Sama halnya dengan Web 2.0, Pendidikan 2.0 berfokus kegiatan “read-write” dengan konsep 3C; Communication, Contribution and Collaboration. Pendidikan 2.0 mulai memerhatikan kebutuhan murid. Hubungan antara Guru ke Murid dan Murid ke Murid dianggap sebagai bagian dari proses belajar. Tetapi Guru masih berperan sebagai pemegang kendali di dalam kegiatan belajar. Metode Pendidikan 2.0 menggunakan pendekatan Adragogi yang berfokus pada pendekatan Konstruktivisme di dalam kegiatan belajar dan mengajar. Konstruktivisme adalah teori pengetahuan yang berpendapat bahwa manusia menghasilkan pengetahuan dan makna dari interaksi antara pengalaman dan ide-ide mereka.

Andragogi dipahami sebagai pendekatan untuk pengajaran orang dewasa, meskipun sebenarnya prinsip dasar dari Andragogi dapat diambil dan diaplikasikan untuk pengajaran pada usia berapa pun.
Sumber daya internet telah menjadi bagian dari kegiatan belajar. Kegiatan belajar dapat dilakukan di dalam ruangan atau secara virtual. Status pendidik haruslah seorang professional berlisensi untuk menjalankan tugasnya sebagai pendidik.

🍀KARAKTERISTIK PENDIDIKAN 3.0 (Heutagogi)

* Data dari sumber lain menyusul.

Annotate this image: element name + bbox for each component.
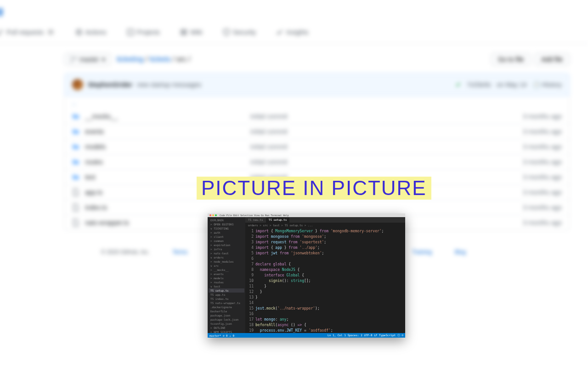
code-line[interactable]: }: [255, 295, 405, 300]
pip-tab-active[interactable]: TS setup.ts: [266, 217, 290, 223]
pip-window[interactable]: Code File Edit Selection View Go Run Ter…: [208, 213, 405, 338]
add-file-button[interactable]: Add file: [534, 53, 570, 66]
explorer-item[interactable]: > models: [209, 276, 244, 280]
tab-projects[interactable]: Projects: [121, 25, 166, 40]
tab-actions[interactable]: Actions: [70, 25, 112, 40]
file-row[interactable]: routesinitial commit3 months ago: [65, 155, 569, 170]
explorer-item[interactable]: > OPEN EDITORS: [209, 222, 244, 226]
avatar[interactable]: [72, 79, 83, 90]
file-row[interactable]: modelsinitial commit3 months ago: [65, 139, 569, 155]
code-line[interactable]: beforeAll(async () => {: [255, 322, 405, 328]
explorer-item[interactable]: > node_modules: [209, 259, 244, 264]
explorer-item[interactable]: tsconfig.json: [209, 322, 244, 326]
parent-dir-link[interactable]: ..: [65, 96, 569, 109]
tab-pull-requests[interactable]: Pull requests 8: [0, 25, 61, 40]
explorer-item[interactable]: > common: [209, 239, 244, 243]
pip-code-lines[interactable]: import { MongoMemoryServer } from 'mongo…: [255, 228, 405, 333]
code-line[interactable]: }: [255, 289, 405, 295]
file-row[interactable]: __mocks__initial commit3 months ago: [65, 109, 569, 124]
code-line[interactable]: import { MongoMemoryServer } from 'mongo…: [255, 229, 405, 234]
file-time: 3 months ago: [523, 113, 562, 120]
code-line[interactable]: declare global {: [255, 262, 405, 267]
explorer-item[interactable]: .dockerignore: [209, 305, 244, 309]
code-line[interactable]: [255, 256, 405, 262]
tab-wiki[interactable]: Wiki: [175, 25, 208, 40]
code-line[interactable]: process.env.JWT_KEY = 'asdfasdf';: [255, 328, 405, 333]
file-name[interactable]: events: [85, 128, 250, 135]
tab-label: Wiki: [190, 29, 202, 36]
footer-link[interactable]: Training: [412, 249, 432, 255]
file-commit-msg[interactable]: initial commit: [250, 113, 523, 120]
pip-menubar[interactable]: Code File Edit Selection View Go Run Ter…: [220, 214, 289, 217]
explorer-item[interactable]: > events: [209, 272, 244, 276]
pip-status-left[interactable]: master* ⊘ 0 ⚠ 0: [209, 334, 234, 337]
code-line[interactable]: interface Global {: [255, 273, 405, 278]
pr-count-badge: 8: [46, 29, 55, 35]
pip-breadcrumb[interactable]: orders > src > test > TS setup.ts > ...: [245, 223, 405, 228]
explorer-item[interactable]: package-lock.json: [209, 317, 244, 322]
history-icon[interactable]: 🕑 History: [532, 81, 562, 88]
explorer-item[interactable]: v TICKETING: [209, 226, 244, 230]
code-line[interactable]: [255, 300, 405, 306]
code-line[interactable]: signin(): string[];: [255, 278, 405, 284]
code-line[interactable]: import request from 'supertest';: [255, 240, 405, 245]
maximize-icon[interactable]: [215, 214, 217, 216]
branch-selector[interactable]: master ▾: [64, 53, 111, 66]
explorer-item[interactable]: package.json: [209, 313, 244, 317]
explorer-item[interactable]: > nats-test: [209, 251, 244, 255]
check-icon[interactable]: ✔: [456, 81, 461, 88]
explorer-item[interactable]: Dockerfile: [209, 309, 244, 313]
explorer-item[interactable]: TS nats-wrapper.ts: [209, 301, 244, 305]
explorer-item[interactable]: TS index.ts: [209, 297, 244, 301]
explorer-item[interactable]: > expiration: [209, 243, 244, 247]
pip-file-explorer[interactable]: EXPLORER> OPEN EDITORSv TICKETING > auth…: [208, 217, 245, 333]
folder-icon: [72, 173, 79, 181]
close-icon[interactable]: [209, 214, 211, 216]
code-line[interactable]: import mongoose from 'mongoose';: [255, 234, 405, 240]
file-name[interactable]: index.ts: [85, 204, 250, 211]
file-commit-msg[interactable]: initial commit: [250, 158, 523, 166]
pip-titlebar[interactable]: Code File Edit Selection View Go Run Ter…: [208, 213, 405, 217]
explorer-item[interactable]: > NPM SCRIPTS: [209, 330, 244, 333]
footer-link[interactable]: Blog: [455, 249, 466, 255]
explorer-item[interactable]: TS setup.ts: [209, 288, 244, 293]
commit-author[interactable]: StephenGrider: [88, 81, 132, 88]
pip-code-editor[interactable]: 12345678910111213141516171819 import { M…: [245, 228, 405, 333]
file-commit-msg[interactable]: initial commit: [250, 128, 523, 135]
file-commit-msg[interactable]: initial commit: [250, 143, 523, 150]
code-line[interactable]: import jwt from 'jsonwebtoken';: [255, 251, 405, 256]
file-name[interactable]: __mocks__: [85, 113, 250, 120]
explorer-item[interactable]: > OUTLINE: [209, 326, 244, 330]
code-line[interactable]: namespace NodeJS {: [255, 267, 405, 273]
file-row[interactable]: eventsinitial commit3 months ago: [65, 124, 569, 139]
code-line[interactable]: import { app } from '../app';: [255, 245, 405, 251]
go-to-file-button[interactable]: Go to file: [491, 53, 531, 66]
code-line[interactable]: let mongo: any;: [255, 317, 405, 322]
explorer-item[interactable]: > client: [209, 235, 244, 239]
breadcrumb-link[interactable]: tickets: [150, 55, 170, 63]
code-line[interactable]: [255, 311, 405, 317]
explorer-item[interactable]: > auth: [209, 230, 244, 235]
file-name[interactable]: models: [85, 143, 250, 150]
explorer-item[interactable]: > __mocks__: [209, 268, 244, 272]
pip-status-right[interactable]: Ln 1, Col 1 Spaces: 2 UTF-8 LF TypeScrip…: [328, 334, 403, 338]
explorer-item[interactable]: v src: [209, 264, 244, 268]
code-line[interactable]: }: [255, 284, 405, 289]
commit-hash[interactable]: 7c03e9c: [467, 81, 491, 88]
explorer-item[interactable]: v orders: [209, 255, 244, 259]
explorer-item[interactable]: v test: [209, 284, 244, 288]
file-name[interactable]: routes: [85, 158, 250, 166]
pip-tab[interactable]: TS new.ts: [245, 217, 266, 223]
breadcrumb-link[interactable]: ticketing: [117, 55, 144, 63]
explorer-item[interactable]: EXPLORER: [209, 218, 244, 222]
code-line[interactable]: jest.mock('../nats-wrapper');: [255, 306, 405, 311]
pip-status-bar[interactable]: master* ⊘ 0 ⚠ 0 Ln 1, Col 1 Spaces: 2 UT…: [208, 333, 405, 338]
explorer-item[interactable]: > infra: [209, 247, 244, 251]
tab-security[interactable]: Security: [217, 25, 262, 40]
commit-message[interactable]: new startup messages: [137, 81, 201, 88]
explorer-item[interactable]: > routes: [209, 280, 244, 284]
explorer-item[interactable]: TS app.ts: [209, 293, 244, 297]
minimize-icon[interactable]: [212, 214, 214, 216]
tab-insights[interactable]: Insights: [271, 25, 314, 40]
footer-link[interactable]: Terms: [173, 249, 188, 255]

( Pembelajaran (teaching) —> Pemelajaran (learning) )
Terdapat perubahan di dalam proses belajar, yang tadinya “perbuatan menjadikan orang belajar (pembelajaran)” menjadi “perbuatan mempelajari (pemelajaran)”. Di sini fokus terletak pada kata pembelajar bukan pengajar. Pembelajar adalah “digital native” (seseorang yang lahir di era teknologi digital sehingga terbiasa dengan penggunaan komputer atau internet mulai dari usia dini). Kegiatan belajar dapat dilakukan di mana saja termasuk di tempat umum. Status pendidik tidak harus seseorang yang memiliki lisensi tetapi seseorang yang ahli di bidangnya.

Pendidikan 3.0 didasari oleh pandangan bahwa pendidikan dapat disesuaikan dan bebas dipilih sesuai dengan kebutuhan pembelajar. Terdapat perubahan yang sangat signifikan dari transisi Pendidikan 2.0 yang masih berupa “melakukan pemelajaran yang difasilitasi oleh Guru”(Communication, Contribution and Collaboration).

Pada versi Pendidikan 3.0 telah berubah “menjadi pembelajar yang bebas” dengan konsep 3C pula (Connectors, Creators, Constructivists).

Kondisi ini secara otomatis mengubah peran pendidik menjadi seorang pendamping atau pelatih dan tidak menggurui lagi. Pendidik memiliki pengalaman hidup yang lebih banyak, mengetahui tentang process belajar, dan memiliki pengetahuan prosedural tentang bagaimana mencari informasi, mengidentifikasi dan menggunakan sumber daya informasi dan jejaring sosial untuk tujuan pemelajaran (bukan pembelajaran).

Bagaimana strategi kita mengubah model pendidikan untuk anak-anak kita?

Mengubah Pola Pikir
Dengan mengganti fokus kita pada apa yang “bekerja” daripada apa yang “tidak bekerja”, pada apa yang mungkin dilakukan dan bukan pada apa yang tidak mungkin untuk dilakukan merupakan perubahan kecil yang dapat berefek besar. Keberadaan murid (pembelajar) harus menjadi fokus utama pendidikan, bukan standar pendidikan, bukan ujian, dan bukan guru.

Education 3.0: Getting to Know the Brain I’m not a neuroscientist, but I do play one on TV. Well, maybe not on traditional TV

Salam,

/Rahdian Saepuloh/

Sumber belajar yang berkaitan dengan hal tersebut di atas:

Education 3.0: Getting to Know the Brain

Education 3.0: ‘Learning Psychology’ — Embracing Better Ways to Teach


http://usergeneratededucation.wordpress.com/tag/education-3-0/

Tanya Jawab :
1⃣Mas Ian, terima kasih sharingnya, semakin membuka wawasan saya tentang berbagai istilah baru. Nah sekarang bagaimana kira-kira implementasi education 3.0 ini dalam menghadapi anak-anak yg belum tersentuh gadget?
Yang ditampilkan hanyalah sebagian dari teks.